No, condividerà il letto del sovrano, come illegittima moglie.
La vergine di Febo? La fanciulla a cui il dio dalle auree chiome
aveva concesso in dono una vita ignara di nozze?
L'amore per la fanciulla divina ha trafitto Agamennone.
Getta via, figlia, le sacre chiavi;
togliti i santi paramenti,
le infule che porti.
Ma non è un grande onore, per lei, condividere talami regali?
E cos'è successo alla mia ultima nata? Alla figlia
che mi avete tolto? Dov'è?
Intendi dire Polissena? O parli di un'altra?
Proprio Polissena. A chi l'ha aggiogata il sorteggio?
È addetta alla tomba di Achille. Così hanno disposto.
Dio mio, l'ho messa al mondo perché si occupi di una tomba!
Ma, caro amico,
non sono strani questi usi e costumi dei Greci?
Rallegrati per tua figlia: ha raggiunto la pace.
Cosa vai blaterando?
È ancora viva?
La situazione in cui è incappata la libera da ogni peso.
E la moglie di Ettore, valente guerriero, la povera Andromaca,
che fine ha fatto?
Se l'è scelta e presa il figlio di Achille.
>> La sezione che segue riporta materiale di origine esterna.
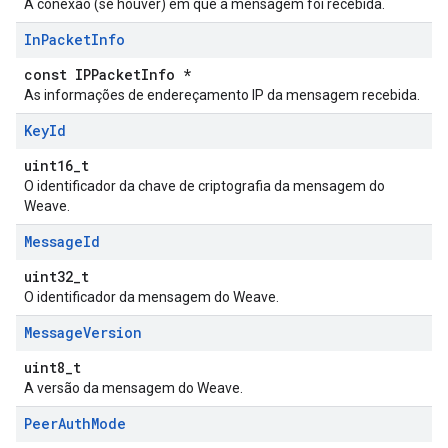
A conexão (se houver) em que a mensagem foi recebida.
In
Packet
Info
const IPPacketInfo *
As informações de endereçamento IP da mensagem recebida.
Key
Id
uint16_t
O identificador da chave de criptografia da mensagem do
Weave.
Message
Id
uint32_t
O identificador da mensagem do Weave.
Message
Version
uint8_t
A versão da mensagem do Weave.
Peer
Auth
Mode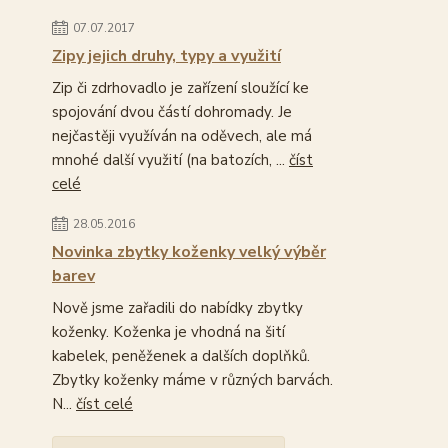
07.07.2017
Zipy jejich druhy, typy a využití
Zip či zdrhovadlo je zařízení sloužící ke
spojování dvou částí dohromady. Je
nejčastěji využíván na oděvech, ale má
mnohé další využití (na batozích, ...
číst
celé
28.05.2016
Novinka zbytky koženky velký výběr
barev
Nově jsme zařadili do nabídky zbytky
koženky. Koženka je vhodná na šití
kabelek, peněženek a dalších doplňků.
Zbytky koženky máme v různých barvách.
N...
číst celé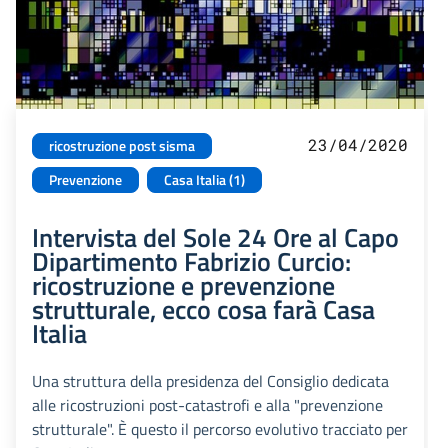
23/04/2020
ricostruzione post sisma
Prevenzione
Casa Italia (1)
Intervista del Sole 24 Ore al Capo
Dipartimento Fabrizio Curcio:
ricostruzione e prevenzione
strutturale, ecco cosa farà Casa
Italia
Una struttura della presidenza del Consiglio dedicata
alle ricostruzioni post-catastrofi e alla "prevenzione
strutturale". È questo il percorso evolutivo tracciato per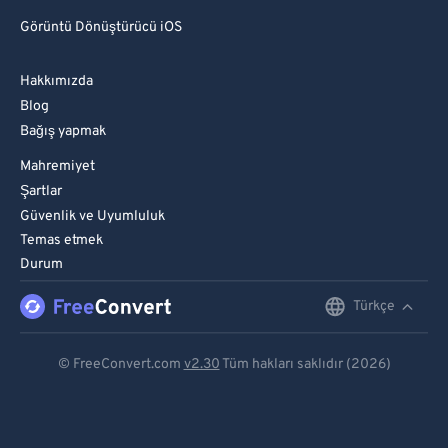
Görüntü Dönüştürücü iOS
Hakkımızda
Blog
Bağış yapmak
Mahremiyet
Şartlar
Güvenlik ve Uyumluluk
Temas etmek
Durum
Türkçe
English
Deutsch
© FreeConvert.com
v2.30
Tüm hakları saklıdır (2026)
Español
Français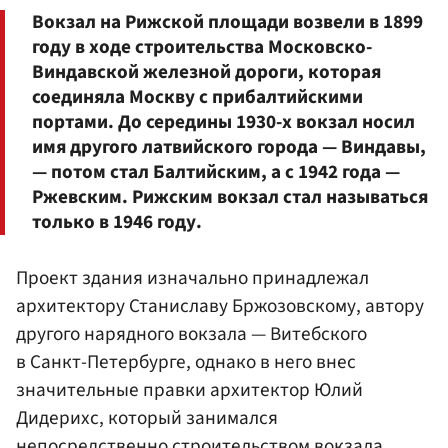
Вокзал на Рижской площади возвели в 1899
году в ходе строительства Московско-
Виндавской железной дороги, которая
соединяла Москву с прибалтийскими
портами. До середины 1930-х вокзал носил
имя другого латвийского города — Виндавы,
— потом стал Балтийским, а с 1942 года —
Ржевским. Рижским вокзал стал называться
только в 1946 году.
Проект здания изначально принадлежал
архитектору Станиславу Бржозовскому, автору
другого нарядного вокзала — Витебского
в Санкт-Петербурге, однако в него внес
значительные правки архитектор Юлий
Дидерихс, который занимался
непосредственно строительством вокзала.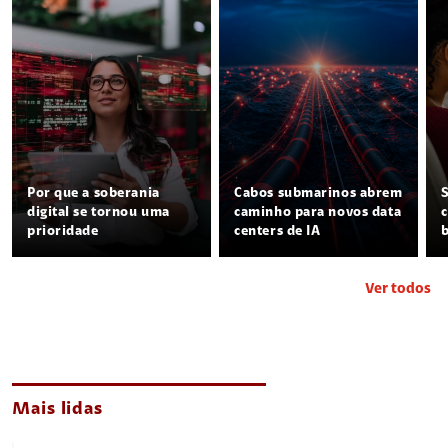
Por que a soberania
Cabos submarinos abrem
digital se tornou uma
caminho para novos data
prioridade
centers de IA
Ver todos
Mais lidas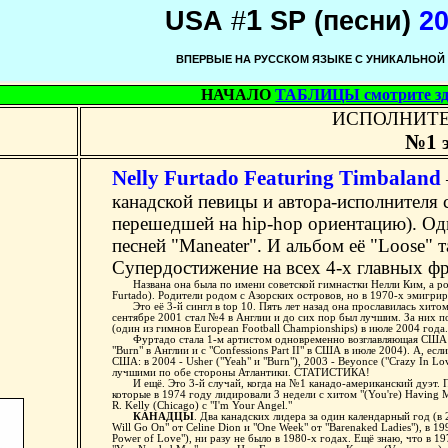
1
USA
#
SP
(песни)
2
ВПЕРВЫЕ НА РУССКОМ ЯЗЫКЕ С УНИКАЛЬНОЙ
НАЧАЛО
ТАБЛИЦЫ смотрите зд
ИСПОЛНИТЕЛЬ
№1
Nelly Furtado Featuring Timbaland
канадской певицы и автора-исполнителя 
перешедшей на hip-hop ориентацию). Од
песней "Maneater". И альбом её "Loose"
Супердостижение на всех 4-х главных фр
Названа она была по имени советской гимнастки Нелли Ким, а родила
Furtado). Родители родом с Азорских островов, но в 1970-х эмигри
Это её 3-й сингл в top 10. Пять лет назад она прославилась хитом "
сентябре 2001 стал №4 в Англии и до сих пор был лучшим. За них 
(один из гимнов European Football Championships) в июле 2004 года
Фуртадо стала 1-м артистом одновременно возглавляющая США и А
"Burn" в Англии и с "Confessions Part II" в США в июле 2004). А, ес
США: в 2004 - Usher ("Yeah" и "Burn"), 2003 - Beyonce ("Crazy In L
лучшими по обе стороны Атлантики. СТАТИСТИКА!
И ещё. Это 3-й случай, когда на №1 канадо-американский дуэт. Перв
которые в 1974 году лидировали 3 недели с хитом "(You're) Having 
R. Kelly (Chicago) с "I'm Your Angel."
КАНАДЦЫ
. Два канадских лидера за один календарный год (в 2
Will Go On" от Celine Dion и "One Week" от "Barenaked Ladies"), в 199
Power of Love"), ни разу не было в 1980-х годах. Ещё знаю, что в 197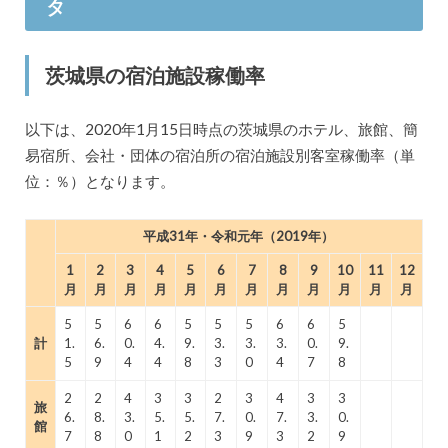
タ
供を開始
2018/3/13
百戦錬磨、茨城県桜川市・常陽銀行・凸
版印刷と地域連携協定締結を発表
茨城県の宿泊施設稼働率
以下は、2020年1月15日時点の茨城県のホテル、旅館、簡
易宿所、会社・団体の宿泊所の宿泊施設別客室稼働率（単
位：％）となります。
平成31年・令和元年（2019年）
1
2
3
4
5
6
7
8
9
10
11
12
月
月
月
月
月
月
月
月
月
月
月
月
5
5
6
6
5
5
5
6
6
5
計
1.
6.
0.
4.
9.
3.
3.
3.
0.
9.
5
9
4
4
8
3
0
4
7
8
2
2
4
3
3
2
3
4
3
3
旅
6.
8.
3.
5.
5.
7.
0.
7.
3.
0.
館
7
8
0
1
2
3
9
3
2
9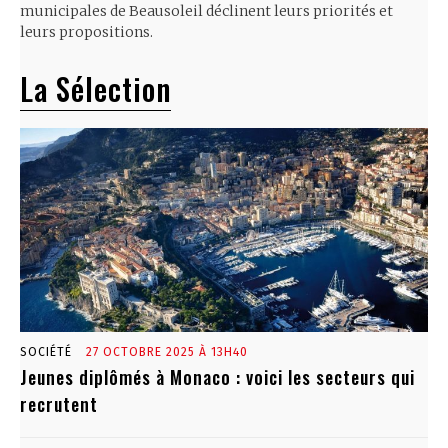
municipales de Beausoleil déclinent leurs priorités et
leurs propositions.
La Sélection
SOCIÉTÉ
27 OCTOBRE 2025 À 13H40
Jeunes diplômés à Monaco : voici les secteurs qui
recrutent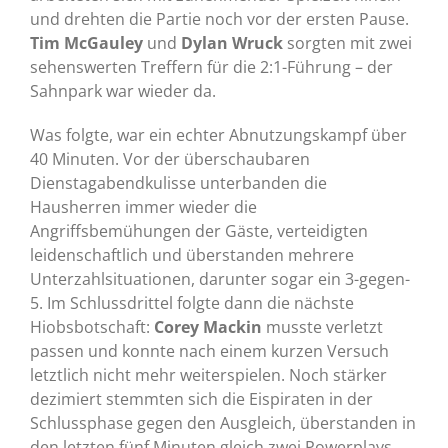
und drehten die Partie noch vor der ersten Pause.
Tim McGauley
und
Dylan Wruck
sorgten mit zwei
sehenswerten Treffern für die 2:1-Führung – der
Sahnpark war wieder da.
Was folgte, war ein echter Abnutzungskampf über
40 Minuten. Vor der überschaubaren
Dienstagabendkulisse unterbanden die
Hausherren immer wieder die
Angriffsbemühungen der Gäste, verteidigten
leidenschaftlich und überstanden mehrere
Unterzahlsituationen, darunter sogar ein 3-gegen-
5. Im Schlussdrittel folgte dann die nächste
Hiobsbotschaft:
Corey Mackin
musste verletzt
passen und konnte nach einem kurzen Versuch
letztlich nicht mehr weiterspielen. Noch stärker
dezimiert stemmten sich die Eispiraten in der
Schlussphase gegen den Ausgleich, überstanden in
den letzten fünf Minuten gleich zwei Powerplays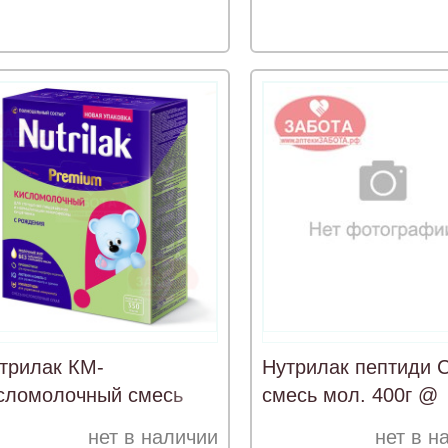
трилак КМ-
Нутрилак пептиди 
сломолочный смесь
смесь мол. 400г @
л. 400
нет в наличии
нет в н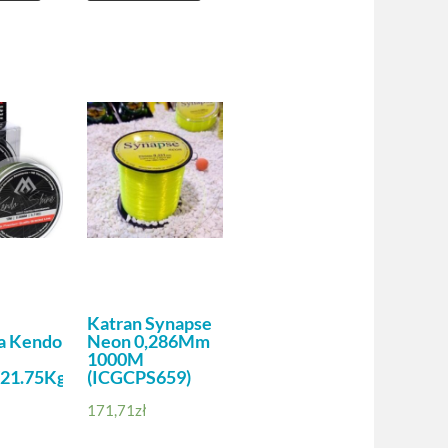
Katran Synapse
a Kendo
Neon 0,286Mm
1000M
21.75Kg/10M
(ICGCPS659)
171,71
zł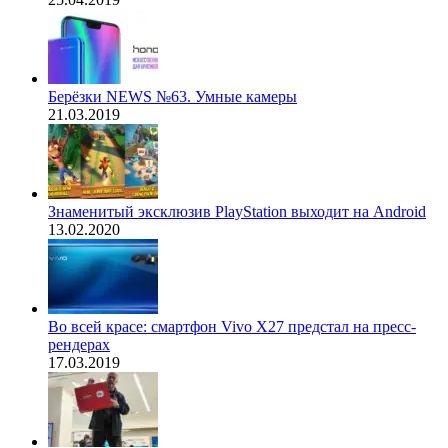
Берёзки NEWS №63. Умные камеры
21.03.2019
Знаменитый эксклюзив PlayStation выходит на Android
13.02.2020
Во всей красе: смартфон Vivo X27 предстал на пресс-
рендерах
17.03.2019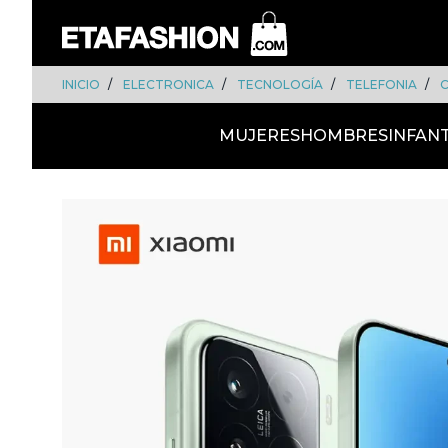
Skip
Skip
to
to
content
navigation
INICIO
ELECTRONICA
TECNOLOGÍA
TELEFONIA
MUJERES
HOMBRES
INFANT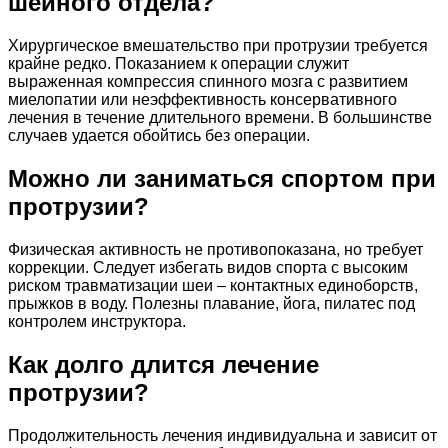
шейного отдела?
Хирургическое вмешательство при протрузии требуется
крайне редко. Показанием к операции служит
выраженная компрессия спинного мозга с развитием
миелопатии или неэффективность консервативного
лечения в течение длительного времени. В большинстве
случаев удается обойтись без операции.
Можно ли заниматься спортом при
протрузии?
Физическая активность не противопоказана, но требует
коррекции. Следует избегать видов спорта с высоким
риском травматизации шеи – контактных единоборств,
прыжков в воду. Полезны плавание, йога, пилатес под
контролем инструктора.
Как долго длится лечение
протрузии?
Продолжительность лечения индивидуальна и зависит от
E chi dovrò servire, io, una vecchia
che per sostenersi ha bisogno del bastone?
Sei stata estratta per Odisseo, signore di Itaca.
Ahi, ahi! Percuotiti il capo rasato,
lacerati con le unghie le gote.
Ahimè.
La sorte mi consegna come schiava
a un essere immondo, subdolo,
nemico della giustizia,
a un mostro senza legge.
La sua lingua bifida rivolta le cose,
capovolge il qui e il là e
rende odioso a tutti ciò che prima era caro.
Donne di Troia, piangete per me.
Sono morta, è la fine, Dio mio,
mi è toccato il destino più doloroso.
Tu oramai conosci il tuo destino, signora. Ma il mio, in mano di chi è? Di un Acheo, di un Greco?
Muovetevi, schiave: occorre portare qui, al più presto, Cassandra: devo consegnarla al comandante, e poi condurre dagli altri capi le prigioniere destinate a essi dalla sorte. Ma cos'è quel bagliore di fiaccole là in fondo? Cosa fanno le Troiane? Incendiano le tende o si danno fuoco, hanno deciso di morire piuttosto che essere condotte via da questa terra, ad Argo? Per la verità, un animo libero lo sopporta male il peso della schiavitù. Aprite, aprite le tende: non voglio subire le conseguenze di un'azione vantaggiosa per le Troiane, ma sgraditissima agli Achei.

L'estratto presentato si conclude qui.